What's the Plan? Evaluating and Developing Planning-Aware Techniques for Language Models
Eran Hirsch, Guy Uziel, Ateret Anaby-Tavor
TL;DR
This work addresses the gap between large language models and classical planning by diagnosing LLMs’ weaknesses in world modeling and action reasoning, and by proposing SimPlan, a hybrid planner that couples Greedy Best-First Search with external world modeling and a ColBERT-based action-ranking heuristic. The core contribution is a generalized planning framework that maintains explicit world models via an external tool while leveraging LLMs to score actions, enabling efficient state-space exploration with a robust search strategy defined by Cost$(\pi) = -\frac{1}{n}\sum_{i=1}^{n} \log P_\theta(a_i|s_{i-1},G)$. Across five diverse domains (Blocksworld, Ferry, Grippers, Depots, Minigrid) and simple/complex configurations, SimPlan achieves higher success rates than prior LLM-based planners, though challenges remain in the most complex Depots domain and with very large problem sizes. The work introduces a generalized planning setup, data-augmentation to reduce identifier bias, and comprehensive ablations demonstrating the necessity of state updates and external world modeling; these contributions advance practical planning capabilities for real-world agent systems and provide a blueprint for further improvements in hybrid planning.
Abstract
Planning is a fundamental task in artificial intelligence that involves finding a sequence of actions that achieve a specified goal in a given environment.
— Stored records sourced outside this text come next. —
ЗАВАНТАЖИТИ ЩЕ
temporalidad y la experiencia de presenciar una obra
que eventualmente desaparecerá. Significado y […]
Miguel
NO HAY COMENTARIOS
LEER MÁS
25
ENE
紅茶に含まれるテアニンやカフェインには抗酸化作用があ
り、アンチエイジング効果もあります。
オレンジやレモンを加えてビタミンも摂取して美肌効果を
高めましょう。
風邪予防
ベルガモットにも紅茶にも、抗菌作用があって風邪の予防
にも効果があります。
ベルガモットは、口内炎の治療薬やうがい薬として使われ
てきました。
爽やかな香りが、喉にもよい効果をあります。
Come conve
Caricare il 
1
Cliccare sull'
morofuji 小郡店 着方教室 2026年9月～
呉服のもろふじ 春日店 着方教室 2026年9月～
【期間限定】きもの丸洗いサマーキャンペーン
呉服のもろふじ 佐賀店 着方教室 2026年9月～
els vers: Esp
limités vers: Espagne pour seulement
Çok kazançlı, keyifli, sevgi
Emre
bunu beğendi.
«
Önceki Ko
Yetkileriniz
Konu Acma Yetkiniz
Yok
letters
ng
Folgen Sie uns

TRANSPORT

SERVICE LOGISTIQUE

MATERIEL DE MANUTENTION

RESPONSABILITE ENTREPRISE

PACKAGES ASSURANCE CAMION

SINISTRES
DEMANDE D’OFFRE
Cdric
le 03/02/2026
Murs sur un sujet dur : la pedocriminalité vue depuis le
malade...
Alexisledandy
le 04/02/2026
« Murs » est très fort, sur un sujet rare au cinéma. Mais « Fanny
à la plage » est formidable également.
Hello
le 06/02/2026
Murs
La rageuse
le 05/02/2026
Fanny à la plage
Large language models (LLMs) are increasingly used for applications that require planning capabilities, such as web or embodied agents. In line with recent studies, we demonstrate through experimentation that LLMs lack necessary skills required for planning. Based on these observations, we advocate for the potential of a hybrid approach that combines LLMs with classical planning methodology. Then, we introduce SimPlan, a novel hybrid-method, and evaluate its performance in a new challenging setup. Our extensive experiments across various planning domains demonstrate that SimPlan significantly outperforms existing LLM-based planners.